Only one stretch of the data is wanted: the line containing "errmann-Neiße: Briefe 1 – 1906 – 1928; Hg. v.", the line containing "nordischen Sti", and every line between them, copied exactly.

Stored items
══════

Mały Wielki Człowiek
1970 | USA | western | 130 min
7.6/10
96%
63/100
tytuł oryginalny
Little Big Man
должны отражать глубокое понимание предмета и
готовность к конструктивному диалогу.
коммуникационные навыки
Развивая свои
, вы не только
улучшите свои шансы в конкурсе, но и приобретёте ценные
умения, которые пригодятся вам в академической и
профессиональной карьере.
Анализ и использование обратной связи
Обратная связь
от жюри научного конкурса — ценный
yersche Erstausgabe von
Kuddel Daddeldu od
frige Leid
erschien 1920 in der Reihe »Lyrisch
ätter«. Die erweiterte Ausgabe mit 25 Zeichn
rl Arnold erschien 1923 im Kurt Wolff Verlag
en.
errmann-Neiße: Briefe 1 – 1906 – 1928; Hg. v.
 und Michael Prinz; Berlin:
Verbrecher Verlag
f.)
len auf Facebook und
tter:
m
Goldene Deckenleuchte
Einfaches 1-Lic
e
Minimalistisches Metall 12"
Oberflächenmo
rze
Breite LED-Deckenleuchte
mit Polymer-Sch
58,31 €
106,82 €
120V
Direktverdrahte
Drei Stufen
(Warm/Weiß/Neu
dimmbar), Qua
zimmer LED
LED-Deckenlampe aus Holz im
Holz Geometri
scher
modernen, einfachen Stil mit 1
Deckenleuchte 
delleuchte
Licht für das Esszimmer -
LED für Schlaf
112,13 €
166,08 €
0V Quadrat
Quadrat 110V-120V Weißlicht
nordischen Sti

══════

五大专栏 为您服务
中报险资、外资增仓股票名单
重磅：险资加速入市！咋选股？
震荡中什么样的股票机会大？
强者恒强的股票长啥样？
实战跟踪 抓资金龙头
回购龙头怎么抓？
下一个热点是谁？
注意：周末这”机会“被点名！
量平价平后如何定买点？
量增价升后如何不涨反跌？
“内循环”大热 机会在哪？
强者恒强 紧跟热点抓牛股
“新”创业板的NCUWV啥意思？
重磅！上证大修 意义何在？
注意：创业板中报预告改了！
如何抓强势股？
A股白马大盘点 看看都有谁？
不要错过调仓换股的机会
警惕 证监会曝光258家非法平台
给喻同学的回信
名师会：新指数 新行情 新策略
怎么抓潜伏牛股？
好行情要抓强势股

══════

▶ _Exercise solution_
errmann-Neiße: Briefe 1 – 1906 – 1928; Hg. v.
 und Michael Prinz; Berlin:
Verbrecher Verlag
f.)
len auf Facebook und
tter:
m
Goldene Deckenleuchte
Einfaches 1-Lic
e
Minimalistisches Metall 12"
Oberflächenmo
rze
Breite LED-Deckenleuchte
mit Polymer-Sch
58,31 €
106,82 €
120V
Direktverdrahte
Drei Stufen
(Warm/Weiß/Neu
dimmbar), Qua
zimmer LED
LED-Deckenlampe aus Holz im
Holz Geometri
scher
modernen, einfachen Stil mit 1
Deckenleuchte 
delleuchte
Licht für das Esszimmer -
LED für Schlaf
112,13 €
166,08 €
0V Quadrat
Quadrat 110V-120V Weißlicht
nordischen Sti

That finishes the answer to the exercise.